Visited DC this past weekend. I hadn’t been there since that horrible car trip when I was a kid (see Cartoon Archive, “Vacation Part One.”) I was enchanted by the staggering number of museums and lack of skyscrapers. Having to spend part of the trip working, I decided to only seriously visit three sites: The Vietnam Memorial, The National Archive and The National Portrait Gallery/Smithsonian American Art Museum.
As Cindy said at the Vietnam Memorial, it is “very likely our most sacred ground here” (in DC.)
On our way to the National Archive, we had an interesting sighting, common to locals, I would imagine:
I must confess, I went to the National Archives not to see firsthand our nation’s Charters of Freedom. No, I went for the gift shop. I got the idea in my head that there would be all kinds of great historic audio available on CD. I got this idea from iTunes, where I’d stumbled on some of it. I’m a fool for cool audio. But, as I sit here and type this, I realize it’s the Library of Congress I was thinking of. The National Archive bookstore was a bust – although we did get a very funny Eleanor Roosevelt finger puppet.

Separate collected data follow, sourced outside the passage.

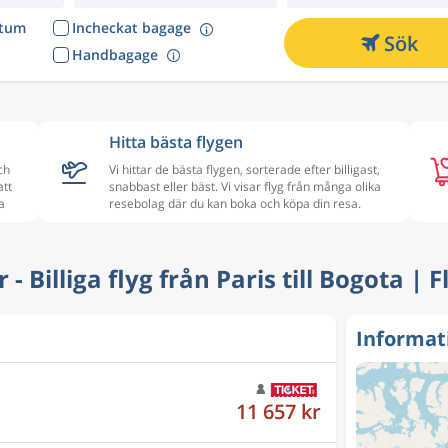
atum
Incheckat bagage
Sök
Handbagage
Hitta bästa flygen
ch
Vi hittar de bästa flygen, sorterade efter billigast,
att
snabbast eller bäst. Vi visar flyg från många olika
a
resebolag där du kan boka och köpa din resa.
r - Billiga flyg från Paris till Bogota | 
Informati
11 657 kr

Fortunately our hotel, which used to be our nation’s first post office, was directly across the street from the Smithsonian Donald W. Reynolds Center for American Art and Portraiture – which used to be the original Patent Office. (Everything in DC seems to have been something else at one time, which makes sense, I guess.) This museum was amazing – as was it’s gift shop, which did carry some of the audio I was after. Several highlights of this museum.

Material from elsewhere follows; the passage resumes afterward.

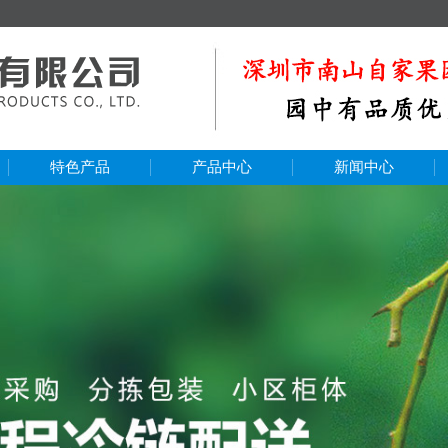
特色产品
产品中心
新闻中心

First were the winning selections from the National Portrait Competetion – http://www.portraitcompetition.si.edu/index.html
Second was a staggering folk art piece. It’s title is “The Throne of the Third Heaven of the Nations’ Millennium General Assembly.”

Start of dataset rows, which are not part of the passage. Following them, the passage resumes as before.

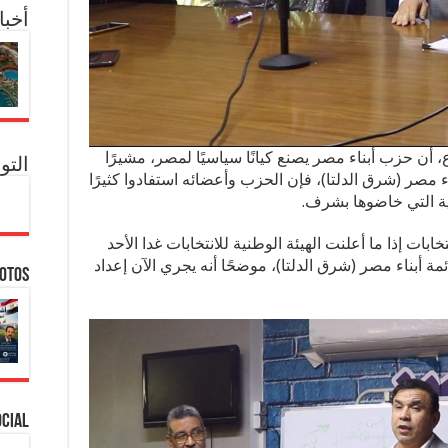
أخبا
أن حزب أبناء مصر يصنع كيانًا سياسيًا لمصر، مشيرًا
التو
بناء مصر (شرق الدلتا)، فإن الحزب وأعضائه استفادوا كثيرًا
ية التي خاضوها بشرف.
ابات إذا ما أعلنت الهيئة الوطنية للانتخابات غدا الأحد
النسبة لقائمة أبناء مصر (شرق الدلتا)، موضحًا أنه يجري الآن إعداد
hotos
ocial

It was done in secret in a rented garage over 14 years by James Hampton, who called himself “St. James, Director for Special Projects for the State of Eternity.” During the day he cleaned federal buildings. At night he worked on his project. It consists of 180 pieces of full-sized furniture, adorned with gold and silver aluminum foil, Kraft paper, and plastic, paperboard, and lightbulbs. Viewing the entire collection is disarming.
He said of his project, “That is my life. I’ll finish before I die.” No one knew of Hampton’s creation save his landlord, who took possession of it all in lieu of back rent. He also got a collection of encoded writings, kept in ring binders or on clipboards, penned by Hampton in a secret alphabet, that have yet to be deciphered. Among them is The Book of the 7 Dispensations by St. James, each page of which ends with the word “Revelation.”
The third and final piece from the two-in-one museum is a more trite installation, but no less stops you in your tracks – a giant map of the USA in multi-colored neon with video monitors playing feeds relevant to each state. (For example, Kansas is showing the film “Wizard of Oz” while Illinois streams a documentary about Abraham Lincoln.) Pretty cool!
Washington D.C. is an amazing place. Everywhere you turn that is something to see. The memorials are very moving.